Stored data entries:
____________________
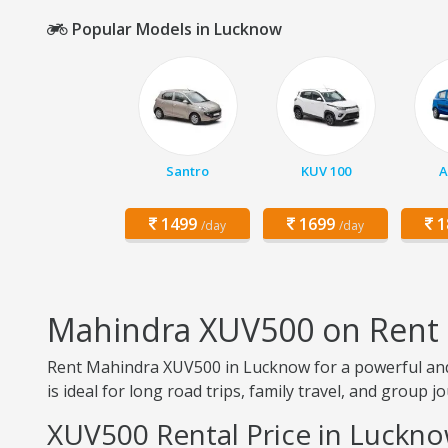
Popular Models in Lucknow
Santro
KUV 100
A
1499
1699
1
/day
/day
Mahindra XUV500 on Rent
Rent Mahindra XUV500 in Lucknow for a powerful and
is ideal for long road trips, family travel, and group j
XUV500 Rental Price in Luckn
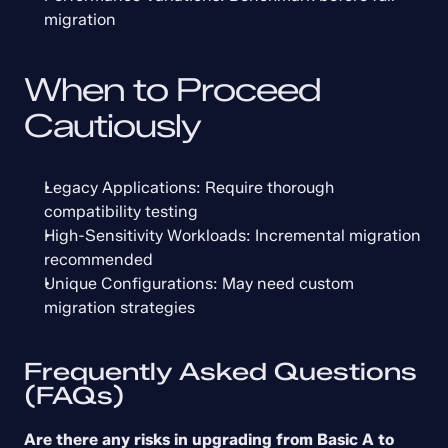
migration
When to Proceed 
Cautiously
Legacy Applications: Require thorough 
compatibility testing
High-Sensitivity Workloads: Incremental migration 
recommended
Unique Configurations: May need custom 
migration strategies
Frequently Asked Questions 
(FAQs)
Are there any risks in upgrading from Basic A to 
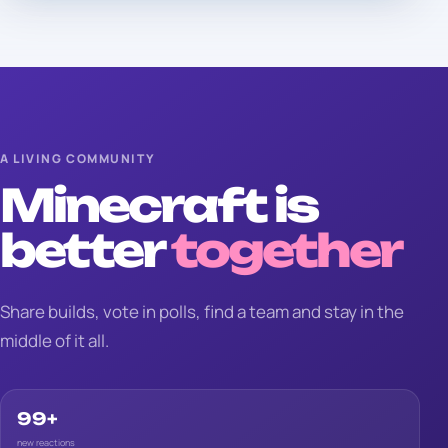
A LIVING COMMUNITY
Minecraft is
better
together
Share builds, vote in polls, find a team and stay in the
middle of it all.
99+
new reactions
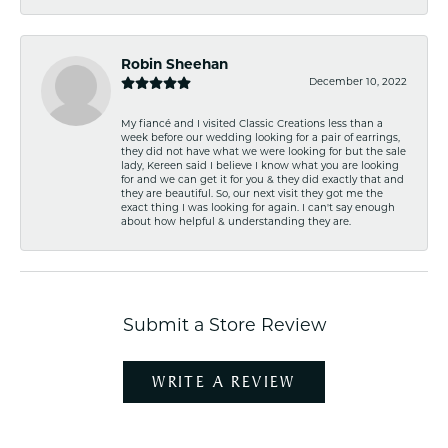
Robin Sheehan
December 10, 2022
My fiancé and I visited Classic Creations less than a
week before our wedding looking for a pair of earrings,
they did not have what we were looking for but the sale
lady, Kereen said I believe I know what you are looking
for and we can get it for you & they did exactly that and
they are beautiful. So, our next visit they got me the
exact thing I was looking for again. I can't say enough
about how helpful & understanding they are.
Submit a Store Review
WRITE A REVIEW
____________________
Problem:
Take every line above that includes "looking" and list it.

Answer to the exercise:
week before our wedding looking for a pair of earrings,
they did not have what we were looking for but the sale
lady, Kereen said I believe I know what you are looking
exact thing I was looking for again. I can't say enough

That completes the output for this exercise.